Ruído Branco
em 15.11.03 - com meus cumprimentos a Warren Ellis
Há décadas eu não ouço o silêncio, desde que acordei nessa cidade. Não escuto mais a ausência que destaca o barulho dos grilos, de um cachorro uivando à distância, dos pássaros acordando quando eu estou indo dormir ou de algum casal mais empolgado na noite. Mesmo quando tudo está silencioso e todos dormem, eu não consigo ouvir os sons que antes me incomodavam tanto.
Só o maldito zumbido. A freqüência da eletricidade vibrando nos fios, nas pessoas, nas embalagens dos alimentos, em todos os lugares. Mesmo no meio do barulho de uma rua lotada, no meio do tagarelar de milhares de vozes, não consigo desligar o zumbido. Ele está em mim.
Não estava, antes de ser congelado. Antes do adiamento da minha cura, as cidades já vibravam, mas em outro ritmo, em outra freqüência. Os fios de alta tensão, os poucos computadores ligados, os ventiladores e aparelhos de ar condicionado. Mais espaçadas, as fontes de barulho não formavam a massa de som que formam hoje. O zumbido ainda descansava às vezes.

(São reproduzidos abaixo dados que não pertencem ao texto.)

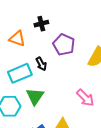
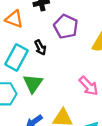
cyan rectangle: (20, 73) -> (16, 57), turned -40

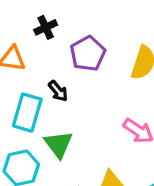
purple pentagon: (66, 27) -> (88, 54), turned 30

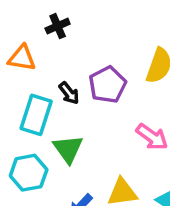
purple pentagon: (88, 54) -> (107, 85), moved

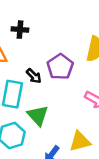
black cross: (58, 26) -> (20, 30), turned 35

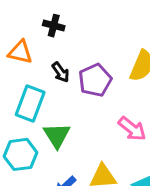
black arrow: (34, 76) -> (61, 72), moved

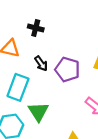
purple pentagon: (95, 80) -> (67, 69), turned -30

E havia lugares aos quais ele era incapaz de chegar. À beira do mar, à cama do sexo, ao chuveiro. Hoje, o zumbindo está comigo, com todos. Nos nossos telefones embutidos, que captam os fios que vazam eletromagnetismo. Nos implantes que monitoram as funções vitais. Nos amantes e seus aumentos de memórias.
Quando refizeram meu corpo embutiram em mim todas as curas e sensores hoje habituais. Ninguém aqui se lembra de tempos mais silenciosos, só nós saídos do freezer - e só os muito ricos têm alguma credibilidade aqui. Nós nos lembramos do silêncio.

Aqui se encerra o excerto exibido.